Segment Start: RECORDS PROVIDED
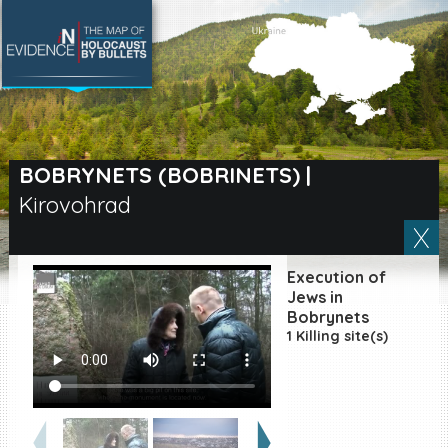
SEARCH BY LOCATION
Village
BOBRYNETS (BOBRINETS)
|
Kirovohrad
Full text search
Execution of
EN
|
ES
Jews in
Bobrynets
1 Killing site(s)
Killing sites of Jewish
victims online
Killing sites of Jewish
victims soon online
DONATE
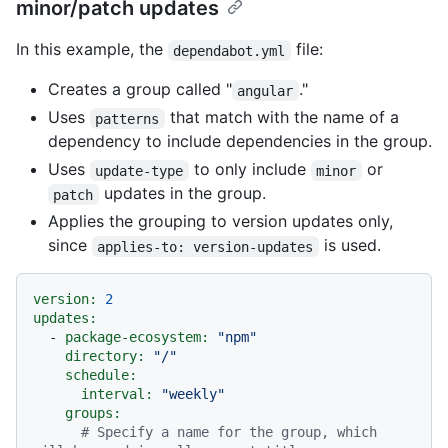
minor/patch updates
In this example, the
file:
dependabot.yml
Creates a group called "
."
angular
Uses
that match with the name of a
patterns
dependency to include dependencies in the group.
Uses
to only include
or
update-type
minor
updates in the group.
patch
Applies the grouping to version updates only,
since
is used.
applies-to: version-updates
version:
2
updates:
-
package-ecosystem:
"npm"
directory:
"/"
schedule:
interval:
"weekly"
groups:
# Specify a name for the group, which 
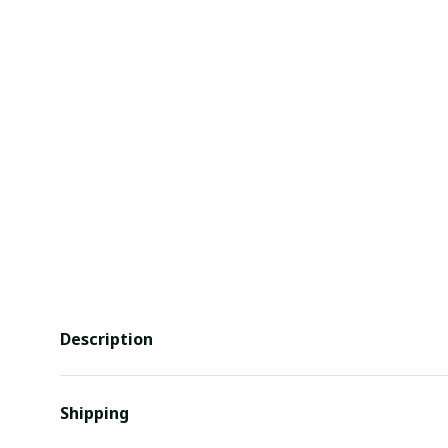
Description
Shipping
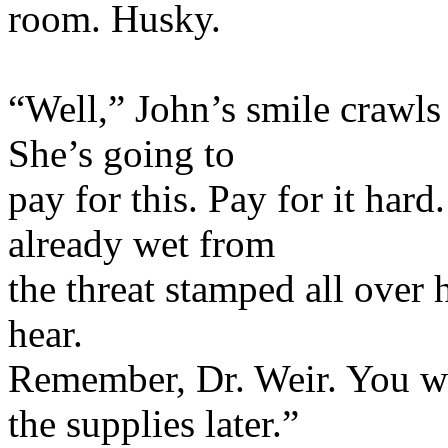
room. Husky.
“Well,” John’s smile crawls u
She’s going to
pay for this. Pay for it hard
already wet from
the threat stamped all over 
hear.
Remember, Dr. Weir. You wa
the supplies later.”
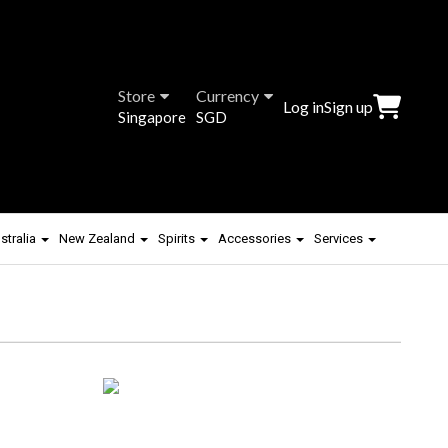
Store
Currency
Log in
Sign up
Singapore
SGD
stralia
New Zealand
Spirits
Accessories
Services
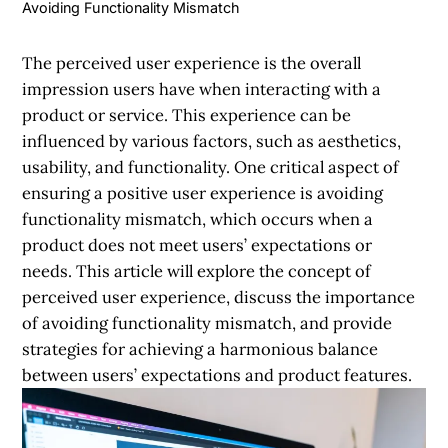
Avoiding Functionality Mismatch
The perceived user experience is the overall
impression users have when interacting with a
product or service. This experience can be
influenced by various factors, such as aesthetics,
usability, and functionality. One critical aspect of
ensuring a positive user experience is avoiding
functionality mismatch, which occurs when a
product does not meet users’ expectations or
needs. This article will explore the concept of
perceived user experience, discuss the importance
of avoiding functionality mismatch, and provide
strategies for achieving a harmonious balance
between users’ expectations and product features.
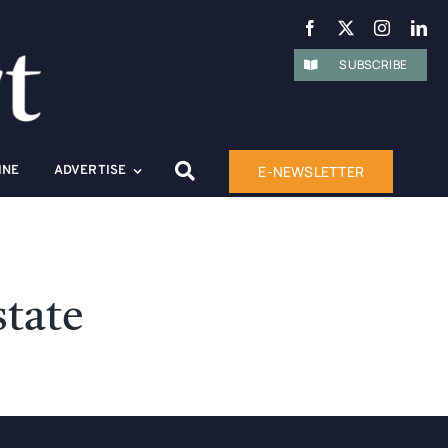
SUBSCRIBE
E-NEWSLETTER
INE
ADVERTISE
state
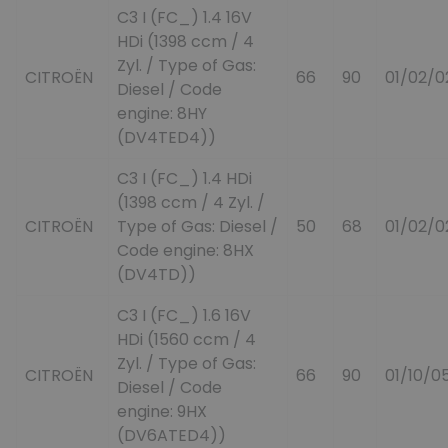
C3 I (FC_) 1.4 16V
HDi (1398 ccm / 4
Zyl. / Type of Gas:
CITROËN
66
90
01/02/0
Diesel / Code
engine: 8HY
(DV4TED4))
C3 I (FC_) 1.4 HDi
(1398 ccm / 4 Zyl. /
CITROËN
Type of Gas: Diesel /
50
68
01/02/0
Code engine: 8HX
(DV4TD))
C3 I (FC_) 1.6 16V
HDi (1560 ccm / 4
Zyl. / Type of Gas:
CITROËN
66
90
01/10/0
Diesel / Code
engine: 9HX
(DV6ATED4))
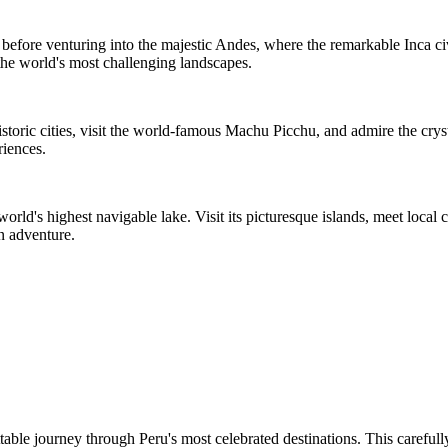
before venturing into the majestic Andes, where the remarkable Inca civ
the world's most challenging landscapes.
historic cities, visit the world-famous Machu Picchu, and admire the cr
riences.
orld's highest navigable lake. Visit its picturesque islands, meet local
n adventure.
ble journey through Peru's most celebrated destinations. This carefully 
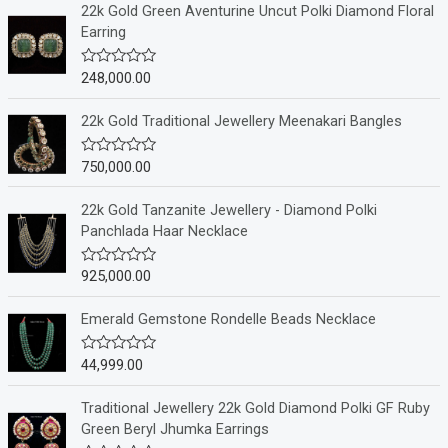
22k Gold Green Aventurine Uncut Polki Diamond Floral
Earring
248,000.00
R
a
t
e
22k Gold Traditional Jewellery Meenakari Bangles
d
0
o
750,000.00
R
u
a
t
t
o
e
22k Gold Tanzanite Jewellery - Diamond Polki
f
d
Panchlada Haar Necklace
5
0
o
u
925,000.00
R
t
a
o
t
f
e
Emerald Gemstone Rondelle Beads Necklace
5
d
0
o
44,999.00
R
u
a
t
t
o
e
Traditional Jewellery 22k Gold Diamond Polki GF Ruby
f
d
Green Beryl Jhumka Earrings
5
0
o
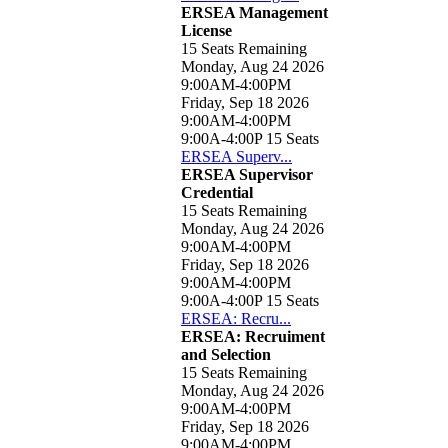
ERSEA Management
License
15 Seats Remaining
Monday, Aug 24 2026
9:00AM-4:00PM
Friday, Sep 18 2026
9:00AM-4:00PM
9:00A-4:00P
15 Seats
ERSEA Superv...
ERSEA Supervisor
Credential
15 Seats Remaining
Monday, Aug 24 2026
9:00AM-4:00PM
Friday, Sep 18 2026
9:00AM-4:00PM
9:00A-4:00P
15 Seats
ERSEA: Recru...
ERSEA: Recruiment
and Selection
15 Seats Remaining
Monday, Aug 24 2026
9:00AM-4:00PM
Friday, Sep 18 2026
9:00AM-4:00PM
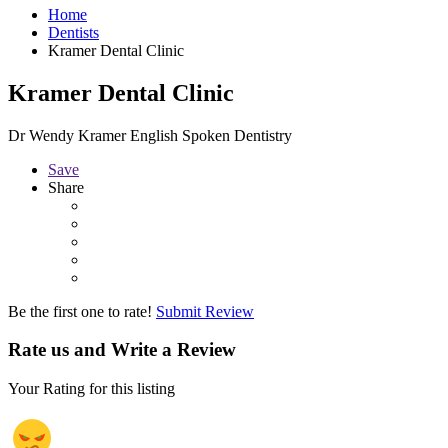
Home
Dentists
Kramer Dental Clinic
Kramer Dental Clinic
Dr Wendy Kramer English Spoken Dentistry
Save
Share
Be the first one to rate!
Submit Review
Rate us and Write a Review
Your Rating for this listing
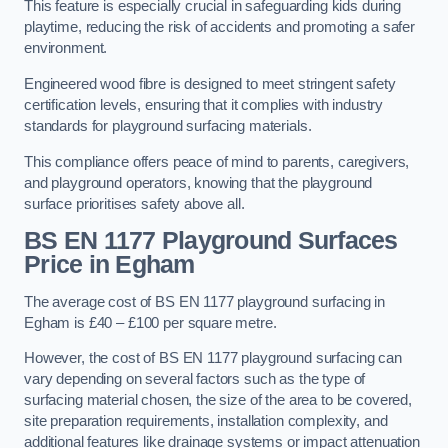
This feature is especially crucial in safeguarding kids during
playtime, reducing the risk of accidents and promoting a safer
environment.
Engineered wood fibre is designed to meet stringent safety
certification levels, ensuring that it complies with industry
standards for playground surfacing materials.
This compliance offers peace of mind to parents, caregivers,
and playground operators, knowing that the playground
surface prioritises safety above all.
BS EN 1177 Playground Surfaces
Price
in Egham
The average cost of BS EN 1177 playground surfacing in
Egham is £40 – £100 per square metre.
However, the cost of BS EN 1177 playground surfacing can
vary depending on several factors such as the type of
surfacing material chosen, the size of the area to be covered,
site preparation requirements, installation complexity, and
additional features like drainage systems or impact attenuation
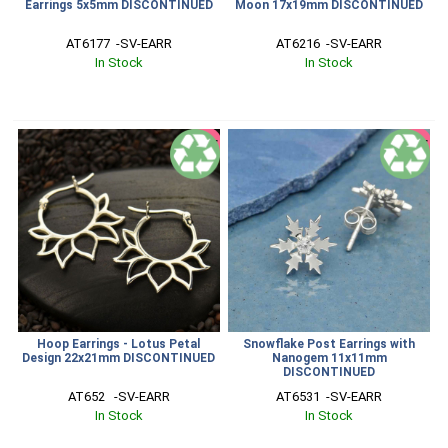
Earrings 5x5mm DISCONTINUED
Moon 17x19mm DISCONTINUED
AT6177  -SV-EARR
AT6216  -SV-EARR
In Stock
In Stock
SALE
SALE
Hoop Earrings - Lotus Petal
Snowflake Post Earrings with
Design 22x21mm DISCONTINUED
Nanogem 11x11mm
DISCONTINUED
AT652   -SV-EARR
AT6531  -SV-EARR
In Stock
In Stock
Segment End: RECORDS PROVIDED
Segment Start: RECORDS PROVIDED
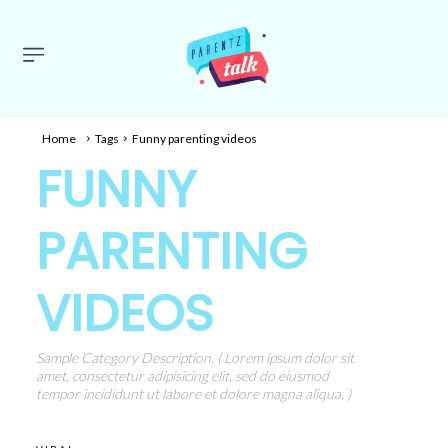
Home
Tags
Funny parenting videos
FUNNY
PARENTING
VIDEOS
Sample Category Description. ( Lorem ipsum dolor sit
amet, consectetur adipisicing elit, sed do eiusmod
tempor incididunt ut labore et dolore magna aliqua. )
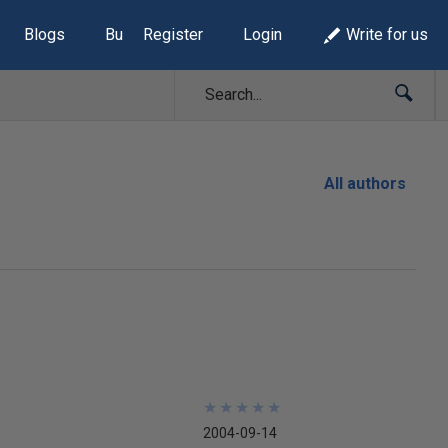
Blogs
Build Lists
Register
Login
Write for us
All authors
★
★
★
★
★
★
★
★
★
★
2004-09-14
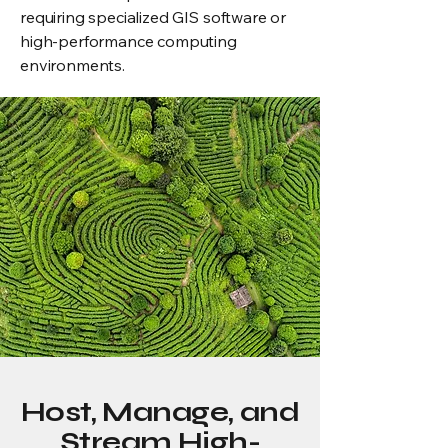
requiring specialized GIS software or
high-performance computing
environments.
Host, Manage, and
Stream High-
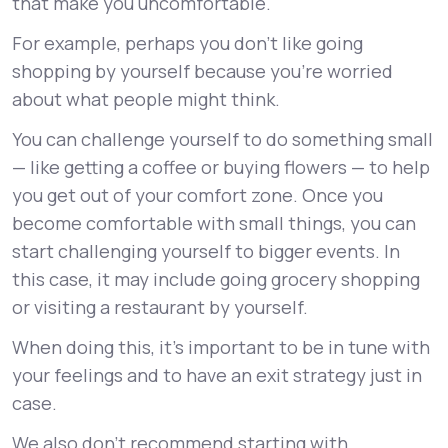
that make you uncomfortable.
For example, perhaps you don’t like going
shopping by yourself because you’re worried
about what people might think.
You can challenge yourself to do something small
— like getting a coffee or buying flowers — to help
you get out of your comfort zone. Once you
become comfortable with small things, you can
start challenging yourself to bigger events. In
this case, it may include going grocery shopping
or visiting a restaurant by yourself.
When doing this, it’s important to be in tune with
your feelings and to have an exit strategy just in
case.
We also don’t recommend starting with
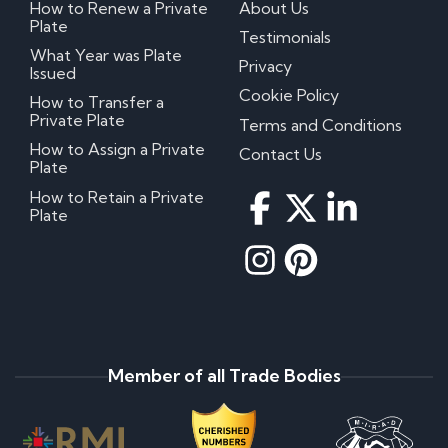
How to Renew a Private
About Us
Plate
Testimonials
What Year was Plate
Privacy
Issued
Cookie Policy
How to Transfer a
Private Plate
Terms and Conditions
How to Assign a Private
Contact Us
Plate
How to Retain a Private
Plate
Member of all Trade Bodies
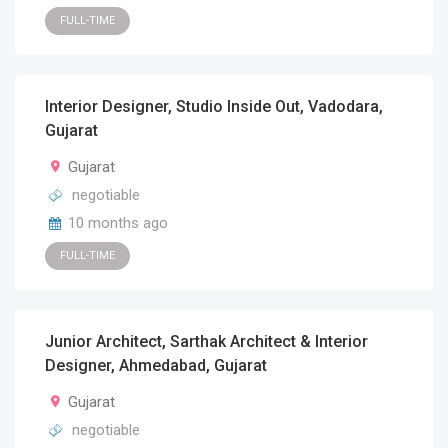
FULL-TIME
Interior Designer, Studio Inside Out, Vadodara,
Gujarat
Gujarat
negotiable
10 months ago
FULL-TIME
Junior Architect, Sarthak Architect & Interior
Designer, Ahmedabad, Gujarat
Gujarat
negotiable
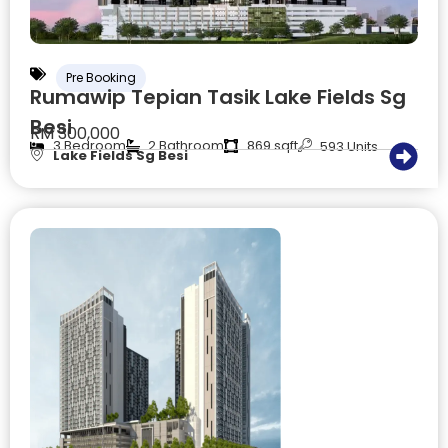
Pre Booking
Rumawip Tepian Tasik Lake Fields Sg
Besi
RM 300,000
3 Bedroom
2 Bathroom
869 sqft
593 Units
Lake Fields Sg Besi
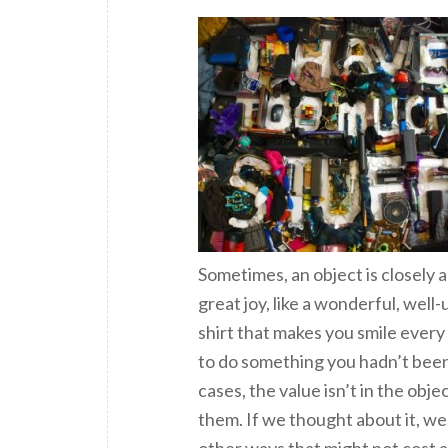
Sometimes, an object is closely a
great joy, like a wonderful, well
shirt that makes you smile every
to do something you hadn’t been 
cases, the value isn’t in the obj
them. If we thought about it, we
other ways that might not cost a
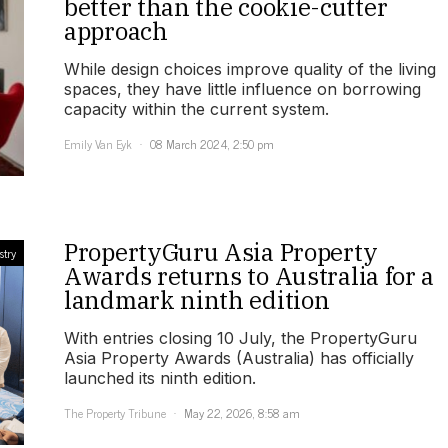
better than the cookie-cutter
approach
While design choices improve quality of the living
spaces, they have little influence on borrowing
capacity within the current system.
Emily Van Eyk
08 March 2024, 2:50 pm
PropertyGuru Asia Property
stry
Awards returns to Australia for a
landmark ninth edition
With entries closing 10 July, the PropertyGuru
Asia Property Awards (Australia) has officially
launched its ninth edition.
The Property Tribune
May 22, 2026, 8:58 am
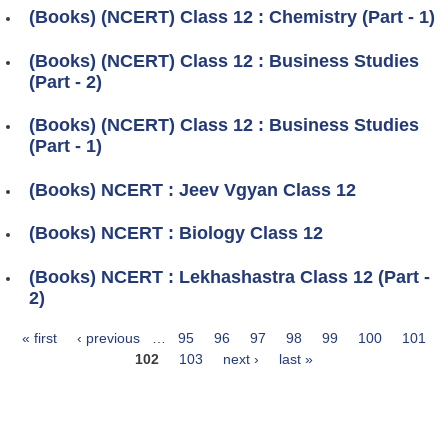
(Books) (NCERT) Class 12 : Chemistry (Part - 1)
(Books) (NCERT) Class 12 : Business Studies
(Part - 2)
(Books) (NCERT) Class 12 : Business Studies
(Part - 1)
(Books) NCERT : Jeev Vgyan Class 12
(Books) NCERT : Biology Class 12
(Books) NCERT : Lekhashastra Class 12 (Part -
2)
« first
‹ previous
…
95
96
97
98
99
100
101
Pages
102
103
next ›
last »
Segment End: RECORDS PROVIDED
Segment Start: RECORDS PROVIDED
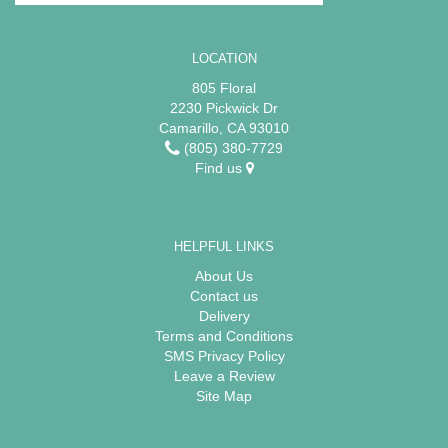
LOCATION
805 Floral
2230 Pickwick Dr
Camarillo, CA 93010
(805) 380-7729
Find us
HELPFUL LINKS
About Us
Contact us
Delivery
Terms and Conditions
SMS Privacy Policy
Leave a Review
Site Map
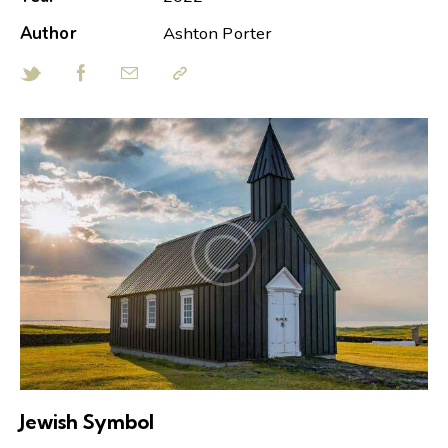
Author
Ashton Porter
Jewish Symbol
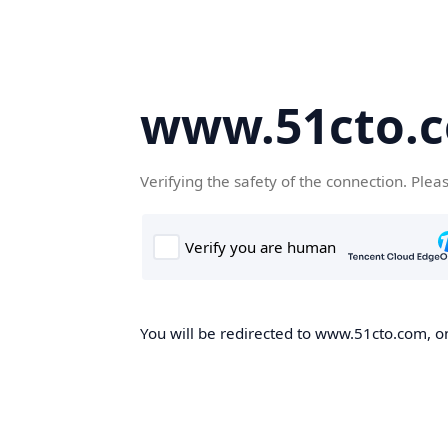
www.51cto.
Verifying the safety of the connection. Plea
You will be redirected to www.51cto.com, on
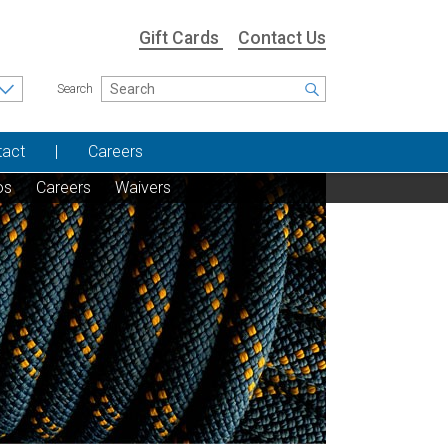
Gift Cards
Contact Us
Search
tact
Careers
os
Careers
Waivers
Segment End: RECORDS PROVIDED
WHAT THE TASK REQUIRES: All pictures are to be skipped. Output, word for word, the lines in the data above starting at the line containing "Pre Booking" and ending at the line containing "While design choices".

SOLVED PROBLEM:
Pre Booking
Rumawip Tepian Tasik Lake Fields Sg
Besi
RM 300,000
3 Bedroom
2 Bathroom
869 sqft
593 Units
Lake Fields Sg Besi
Sometimes, an object is closely a
great joy, like a wonderful, well
shirt that makes you smile every
to do something you hadn’t been 
cases, the value isn’t in the obj
them. If we thought about it, we
other ways that might not cost a
better than the cookie-cutter
approach
While design choices improve quality of the living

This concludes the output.